To make up for all the wealth management talent headed for the beach or the mountains (or wherever RIAs spend their golden years these days), the RIA industry will need to add over 70,000 new staff over the next five years based on current growth rates, according to the latest Schwab study.
As to what the younger generation is thinking about when it comes to ownership and the transfer of business, Alana Macy, partner and wealth advisor at Bloom Wealth Advisors, believes the challenge lies in affording these businesses, especially with their current “sky-high valuations.”
“While some advisors may attempt to build firms from the ground up, the growing dominance of larger firms and the increasing demand for bigger teams makes this path more challenging than it was for G1 advisors in the 80s and 90s. G2 advisors are eager to own businesses, but they may need to get creative in finding ways to make this happen,” Macy said.

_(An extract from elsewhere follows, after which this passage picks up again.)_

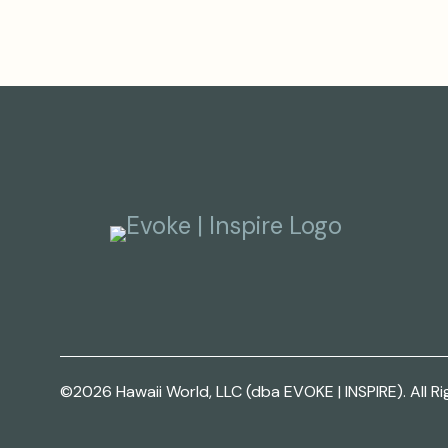
©2026 Hawaii World, LLC (dba EVOKE | INSPIRE). All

Elsewhere, Shanna Kehoe, partner and wealth advisor at Carson, believes aligning with the right firm and culture is critical for the up-and-coming generation of advisors.
“It can significantly shape the path toward ownership and leadership. While not everyone may be thinking about succession right away, the desire for ownership is there — especially when they see a clear, supportive path forward,” Kehoe said.

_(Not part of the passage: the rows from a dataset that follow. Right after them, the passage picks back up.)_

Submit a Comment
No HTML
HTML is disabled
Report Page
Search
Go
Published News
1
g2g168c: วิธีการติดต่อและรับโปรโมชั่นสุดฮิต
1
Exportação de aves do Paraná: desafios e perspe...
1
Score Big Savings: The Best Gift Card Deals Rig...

That said, Debbie Taylor, Carson Wealth’s chief tax strategist and managing partner, notes that a substantial contingent of the younger generation values “quality of life” and may not view the entrepreneurial dream of owning a business in the same way as the baby boomers did. In many instances, she believes the coming generation of wealth managers would prefer job security and a less stressful lifestyle overall.

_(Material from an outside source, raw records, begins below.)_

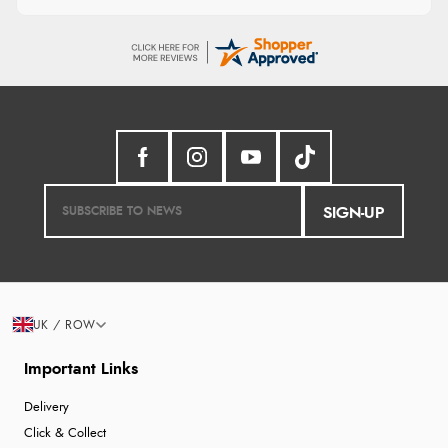
SIGN-UP
UK / ROW
Important Links
Delivery
Click & Collect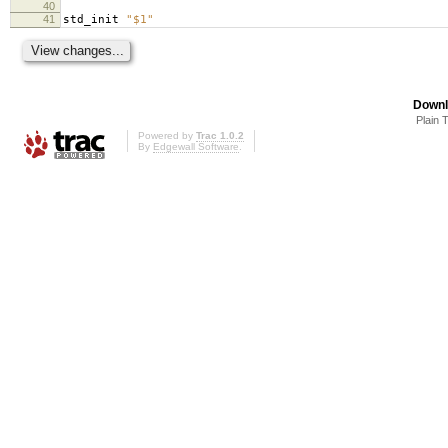
40
41
std_init
"$1"
Downl
Plain 
Powered by
Trac 1.0.2
By
Edgewall Software
.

In addition, she points out that working in a corporate environment has become a lot more welcoming to younger professionals than 25 years ago. Advisors can work from home or have hybrid arrangements, for example. They also have generous PTO and even sabbaticals.
“These benefits, coupled with the opportunity to grow professionally, create an attractive situation that takes the luster away from running a business and being self-employed,” Taylor said.
With so many advisors exiting the industry in the next few years, Macy expects it will face a significant talent shortage, similar to the one currently being experienced by CPAs. That void offers new entrants incredible opportunities in her view and more of the younger generation should be looking at advising as a promising career.
“To attract this talent, we need to mentor aspiring advisors, showcasing the career’s flexibility, independence, creativity and the fulfillment of helping people. We should also tap into career transitioners and those without traditional financial backgrounds, as they often bring fresh perspectives and invaluable skills,” Macy said.
Macy adds that she is particularly passionate about encouraging more women to join the industry and “showing them how wealth management can be a rewarding career alongside motherhood.”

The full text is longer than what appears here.